4 LOCK-UP PERIOD. Optionee hereby agrees that, if so requested
by the Company or any representative of the underwriters (the "Managing
Underwriter") in connection with any registration of the offering of any
securities of the Company under the Securities Act, Optionee shall not sell or
otherwise transfer any Shares or other securities of the Company during the
180-day period (or such other period as may be requested in writing by the
Managing Underwriter and agreed to in writing by the Company) (the "Market
Standoff Period") following the effective date of a registration statement of
the Company filed under the Securities Act. Such restriction shall apply only to
the first registration statement of the Company to become effective under the
Securities Act that includes securities to be sold on behalf of the Company to
the public in an underwritten public offering under the Securities Act. The
Company may impose stop-transfer instructions with respect to securities subject
to the foregoing restrictions until the end of such Market Standoff Period.
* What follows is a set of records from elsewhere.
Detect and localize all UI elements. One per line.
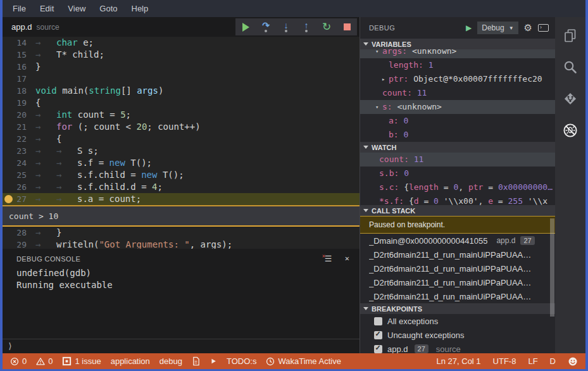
gutter[interactable]: 14 [3,37,30,49]
menu-help[interactable]: Help [125,4,156,13]
breakpoint-item[interactable]: app.d27source [360,342,555,353]
gutter[interactable]: 23 [3,145,30,157]
status-play-icon[interactable] [210,357,217,365]
stack-frame[interactable]: _D2rt6dmain211_d_run_mainUiPPaPUAA… [360,275,555,289]
gear-icon[interactable]: ⚙ [524,22,532,34]
stack-frame[interactable]: _D2rt6dmain211_d_run_mainUiPPaPUAA… [360,261,555,275]
status-0[interactable]: 0 [10,356,27,366]
section-call-stack[interactable]: CALL STACK [360,205,555,216]
status-wakatime-active[interactable]: WakaTime Active [266,356,341,366]
close-icon[interactable]: ✕ [345,254,349,263]
gutter[interactable]: 28 [3,227,30,239]
section-watch[interactable]: WATCH [360,142,555,153]
restart-button[interactable]: ↻ [320,20,334,35]
tab-appd[interactable]: app.d source [3,17,68,37]
search-icon[interactable] [562,59,579,75]
code-line-24[interactable]: 24→→s.f = new T(); [3,157,360,169]
variable-row-s[interactable]: ▾s: <unknown> [360,100,555,114]
checkbox-checked[interactable] [374,345,382,353]
breakpoint-item[interactable]: All exceptions [360,314,555,328]
breakpoint-indicator[interactable] [4,195,13,203]
breakpoint-condition-widget[interactable]: count > 10 [3,205,360,227]
status-smiley-icon[interactable] [568,356,578,367]
variable-row-ptr[interactable]: ▸ptr: Object@*0x00007fffffffec20 [360,72,555,86]
gutter[interactable]: 29 [3,239,30,249]
menu-view[interactable]: View [61,4,92,13]
section-breakpoints[interactable]: BREAKPOINTS [360,303,555,314]
stop-button[interactable] [340,20,354,35]
console-input-prompt[interactable]: ⟩ [3,339,360,351]
gutter[interactable]: 17 [3,73,30,85]
section-variables[interactable]: VARIABLES [360,39,555,49]
watch-row-sf[interactable]: *s.f: {d = 0 '\\x00', e = 255 '\\x [360,194,555,205]
gutter[interactable]: 15 [3,49,30,61]
watch-row-sb[interactable]: s.b: 0 [360,167,555,180]
clear-console-icon[interactable]: ☰✕ [325,255,334,263]
gutter[interactable]: 21 [3,121,30,133]
code-editor[interactable]: 14→char e;15→T* child;16}1718void main(s… [3,37,360,249]
debug-icon[interactable] [562,122,579,139]
status-todo-s[interactable]: TODO:s [227,356,256,366]
variable-row-args[interactable]: ▾args: <unknown> [360,49,555,58]
code-line-15[interactable]: 15→T* child; [3,49,360,61]
code-line-25[interactable]: 25→→s.f.child = new T(); [3,169,360,181]
debug-config-dropdown[interactable]: Debug ▼ [477,22,518,34]
variable-row-a[interactable]: a: 0 [360,114,555,128]
open-console-icon[interactable]: › [538,24,549,32]
stack-frame[interactable]: _D2rt6dmain211_d_run_mainUiPPaPUAA… [360,248,555,261]
code-line-28[interactable]: 28→} [3,227,360,239]
code-line-20[interactable]: 20→int count = 5; [3,109,360,121]
stack-frame[interactable]: _Dmain@0x0000000000441055app.d27 [360,234,555,248]
code-line-23[interactable]: 23→→S s; [3,145,360,157]
stack-frame[interactable]: _D2rt6dmain211_d_run_mainUiPPaPUAA… [360,289,555,303]
menu-edit[interactable]: Edit [33,4,61,13]
checkbox-checked[interactable] [374,331,382,339]
source-control-icon[interactable] [562,91,579,107]
gutter[interactable]: 16 [3,61,30,73]
expander-icon[interactable]: ▸ [382,72,389,86]
code-line-22[interactable]: 22→{ [3,133,360,145]
breakpoint-item[interactable]: Uncaught exceptions [360,328,555,342]
status-ln-27-col-1[interactable]: Ln 27, Col 1 [436,356,480,366]
gutter[interactable]: 18 [3,85,30,97]
expander-icon[interactable]: ▾ [375,49,382,58]
gutter[interactable]: 27 [3,193,30,205]
menu-file[interactable]: File [6,4,33,13]
code-line-27[interactable]: 27→→s.a = count; [3,193,360,205]
code-line-21[interactable]: 21→for (; count < 20; count++) [3,121,360,133]
status-1-issue[interactable]: 1 issue [62,356,101,366]
code-line-19[interactable]: 19{ [3,97,360,109]
step-out-button[interactable]: ↑ [299,20,313,35]
code-line-29[interactable]: 29→writeln("Got Arguments: ", args); [3,239,360,249]
variable-row-length[interactable]: length: 1 [360,58,555,72]
start-debug-icon[interactable]: ▶ [466,23,472,32]
files-icon[interactable] [562,27,579,44]
checkbox-unchecked[interactable] [374,317,382,325]
gutter[interactable]: 26 [3,181,30,193]
step-over-button[interactable]: ↷ [259,20,273,35]
status-application[interactable]: application [111,356,150,366]
step-into-button[interactable]: ↓ [279,20,293,35]
continue-button[interactable] [239,20,253,35]
panel-scrollbar[interactable] [550,218,554,317]
code-line-16[interactable]: 16} [3,61,360,73]
gutter[interactable]: 20 [3,109,30,121]
code-line-17[interactable]: 17 [3,73,360,85]
gutter[interactable]: 25 [3,169,30,181]
status-0[interactable]: 0 [36,356,53,366]
watch-row-count[interactable]: count: 11 [360,153,555,167]
status-utf-8[interactable]: UTF-8 [493,356,516,366]
code-line-14[interactable]: 14→char e; [3,37,360,49]
status-d[interactable]: D [550,356,556,366]
status-file-icon[interactable] [192,356,200,366]
code-line-18[interactable]: 18void main(string[] args) [3,85,360,97]
status-lf[interactable]: LF [528,356,537,366]
menu-goto[interactable]: Goto [92,4,124,13]
variable-row-count[interactable]: count: 11 [360,86,555,100]
watch-row-sc[interactable]: s.c: {length = 0, ptr = 0x00000000… [360,180,555,194]
status-debug[interactable]: debug [160,356,182,366]
gutter[interactable]: 19 [3,97,30,109]
expander-icon[interactable]: ▾ [375,100,382,114]
gutter[interactable]: 24 [3,157,30,169]
gutter[interactable]: 22 [3,133,30,145]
5 METHOD OF PAYMENT. Payment of the aggregate Exercise Price
shall be by any of the following, or a combination thereof, at the election of
the Optionee:
(a) cash or check;
(b) consideration received by the Company under a formal
cashless exercise program adopted by the Company in connection with the Plan; or
(c) surrender of other Shares which, (i) in the case of
Shares acquired upon exercise of an option, have been owned by the Optionee for
more than six (6) months on the date of surrender, and (ii) have a Fair Market
Value on the date of surrender equal to the aggregate Exercise Price of the
Exercised Shares.
6 RESTRICTIONS ON EXERCISE. This Option may not be exercised
until such time as the Plan has been approved by the shareholders of the
Company, or if the issuance of such Shares upon such exercise or the method of
payment of consideration for such shares would constitute a violation of any
Applicable Law.
7 NON-TRANSFERABILITY OF OPTION. This Option may not be
transferred in any manner otherwise than by will or by the laws of descent or
distribution and may be exercised during the lifetime of Optionee only by
Optionee. The terms of the Plan and this Option Agreement shall be binding upon
the executors, administrators, heirs, successors and assigns of the Optionee.
8 TERM OF OPTION. This Option may be exercised only within the
term set out in the Notice of Grant, and may be exercised during such term only
in accordance with the Plan and the terms of this Option.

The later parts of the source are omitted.